Come and see: The poor man's offering is the lightest, because his heart is broken. Even if he meditates on sinning, the sin passes from him because his sorrow and the sorrow of his household suffice. Therefore, each and every offering are all individually known to the priest.

There is a story of a certain rich man who brought two pigeons before the priest. When the priest saw him, he said to him: This offering is not for you. The man went home sad. His brothers said to him: Why are you sad? He said to them: The priest did not sacrifice my offering. They said to him: What was it? He said to them: Two pigeons. They said, But this is for the poor, not for you, as it is written, "If he be poor, and his means do not suffice" (Lev. 14:21). But you should bring your own offering. He said to them: What is it? They said to him: A bullock.

Come and see: The poor man's offering is of great worth before G‑d, as he brings before Him two offerings: the one is his fat and blood and the other is the sacrifice he is offering. Though he has no food for himself, he still brings an offering. The offering of the poor is the lightest, two young turtledoves or two young pigeons, or he may even bring a little flour and he is forgiven. At that time, a proclamation resounds, saying, "For He has not despised nor abhorred the affliction of the poor." Wherefore is that? Because the offering of the poor man is the worthiest of all. For they caused me to be in the portion of G‑d, in the portion of the Torah. I therefore gave all my possessions to the poor, for they brought this on me.

As the poor man boils his fat and blood, so is the flour he brought fried with precious oil. From this we learned that everyone offers a meal offering in a pan or a deep pan offering. Just as the sin heats his fat and blood with the fire of the Evil Inclination and all his body parts are heated in the fire, so does this offering burn in the very same manner, for the essence of the offering is like sin. It behooves one to offer before G‑d the desire of his heart, spirit and soul, for He prefers it to anything else.

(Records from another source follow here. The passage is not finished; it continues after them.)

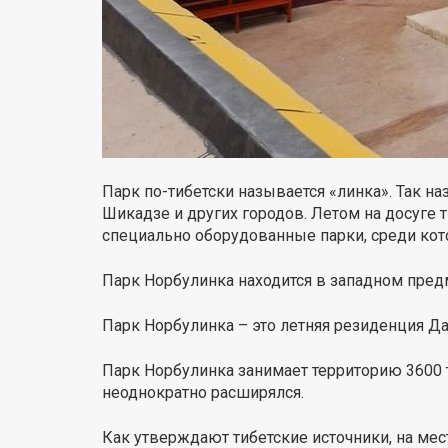
Парк по-тибетски называется «линка». Так на
Шикадзе и других городов. Летом на досуге т
специально оборудованные парки, среди кот
Парк Норбулинка находится в западном предм
Парк Норбулинка – это летняя резиденция Д
Парк Норбулинка занимает территорию 3600 т
неоднократно расширялся.
Как утверждают тибетские источники, на мес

Happy is the portion of the righteous, who bring this offering daily before G‑d. What is it? They bring before Him themselves and their souls. I wish to bring this offering, for this is what G‑d asks of man in this world. A real offering is better, for it is that all the worlds are blessed

BeRahamim LeHayyim:
The original sliding scale, as noted by the Zohar. Here we learn about realities of the rich man, the average man, and the poor man. Are these realities true? What is true perhaps is the famous saying “G‑d does not burden a person with something he cannot bear," meaning that G‑d only tests us in ways that we can succeed. As he tested Abraham 10 times, as well as many other personages in the Jewish Bible. The question arises, what can we do to make amends when we miss the mark? What does a bullock mean? A flock offering? A bird? Or the measly meal offering? Perhaps sometimes we screw up so badly that we need to give up something of real import. Imagine what a bullock meant in the old days. Very expensive. Could feed a family for a long time. If we are going to learn anything from this verse it is that we need to be sensitive to what it takes to make things right. Sometimes it can be a simple sincere "I'm messed up. I am sorry." Other times we may need to eat some serious crow. A meaningful life means doing teshuvah the day before you die. Every day, every moment.

OK, now that we know this, whatcha gonna do?!